Extracted data entries:
------------------------------

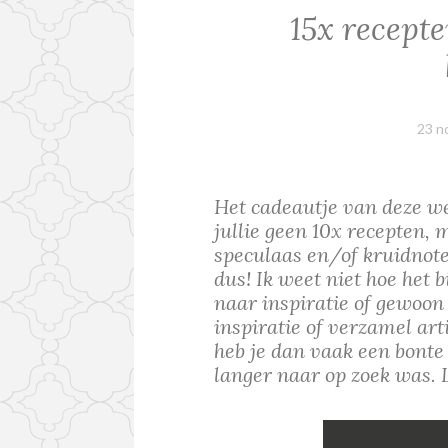
15x recept
23 n
Het cadeautje van deze wee
jullie geen 10x recepten,
speculaas en/of kruidnote
dus! Ik weet niet hoe het 
naar inspiratie of gewoon 
inspiratie of verzamel art
heb je dan vaak een bonte
langer naar op zoek was. L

------------------------------

### Assignment
Reproduce all of the records above exactly, but exclude the pictures.

### Completed task
15x recept
23 n
Het cadeautje van deze wee
jullie geen 10x recepten,
speculaas en/of kruidnote
dus! Ik weet niet hoe het 
naar inspiratie of gewoon 
inspiratie of verzamel art
heb je dan vaak een bonte
langer naar op zoek was. L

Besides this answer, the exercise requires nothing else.